Sir Michael Edwards, "La Française République", bloc-notes de l'Académie Française 5/2/2019:

La grande majorité des importateurs d’anglicismes sont des gens honnêtes ; les agents publicitaires en particulier ne cachent pas leur jeu. Air France est in the air, les voitures Citroën sont inspired by you, Opel, qui nous disait autrefois, fièrement et avec l’accent à l’appui : Wir leben Autos, nous offrent maintenant de bonnes occasions pendant les German days. […]

Il en est autrement dans le monde universitaire.On dirait qu’il a été charmé par l’ingéniosité de ce que j’ai appelé (à propos d’autres usages impropres) les anglicismes furtifs, qui s’insinuent dans la langue sans se faire remarquer. […] [D]ans Aix-Marseille Université, par exemple, tous les termes sont français ; de quoi pourrait-on se plaindre ? De l’ordre des mots, hélas, qui est anglais, comme dans Cambridge University.
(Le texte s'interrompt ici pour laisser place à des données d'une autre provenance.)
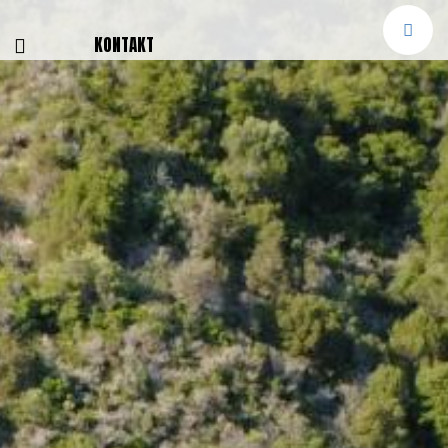
E
KONTAKT
NGEN
TTER
SMELDUNGEN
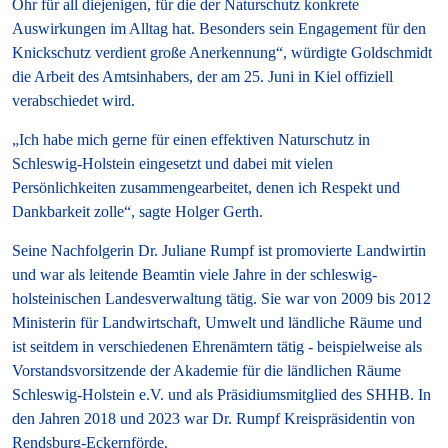
Ohr für all diejenigen, für die der Naturschutz konkrete
Auswirkungen im Alltag hat. Besonders sein Engagement für den
Knickschutz verdient große Anerkennung“, würdigte Goldschmidt
die Arbeit des Amtsinhabers, der am 25. Juni in Kiel offiziell
verabschiedet wird.
„Ich habe mich gerne für einen effektiven Naturschutz in
Schleswig-Holstein eingesetzt und dabei mit vielen
Persönlichkeiten zusammengearbeitet, denen ich Respekt und
Dankbarkeit zolle“, sagte Holger Gerth.
Seine Nachfolgerin Dr. Juliane Rumpf ist promovierte Landwirtin
und war als leitende Beamtin viele Jahre in der schleswig-
holsteinischen Landesverwaltung tätig. Sie war von 2009 bis 2012
Ministerin für Landwirtschaft, Umwelt und ländliche Räume und
ist seitdem in verschiedenen Ehrenämtern tätig - beispielweise als
Vorstandsvorsitzende der Akademie für die ländlichen Räume
Schleswig-Holstein e.V. und als Präsidiumsmitglied des SHHB. In
den Jahren 2018 und 2023 war Dr. Rumpf Kreispräsidentin von
Rendsburg-Eckernförde.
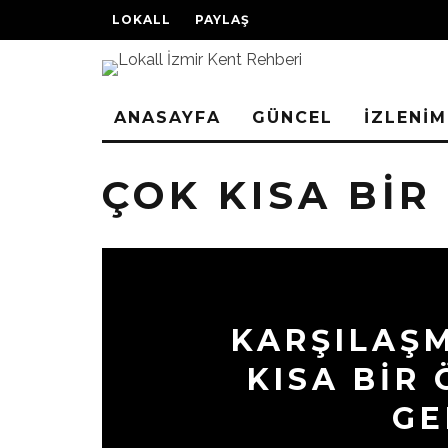
LOKALL
PAYLAŞ
ANASAYFA
GÜNCEL
İZLENİM
ÇOK KISA BIR
KARŞILAŞ
KISA BIR 
GE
The great majority of anglicism importers are honest: advertisers in particular don't hide what they're up to. Air France is "in the air", Citroën cars are "inspired by you", Opel, who once told us proudly, backed up with a German accent, "Wir leben cars", now offers us bargains during "German days". […]

It's otherwise in academia, which has perhaps been seduced by the ingenuity of what I've called "furtive anglicisms", which sneak into the language without being noticed. […] In "Aix-Marseille Université", for example,  all the terms are French; what can we complain about? The order of the words, alas, which is English, as in "Cambridge University".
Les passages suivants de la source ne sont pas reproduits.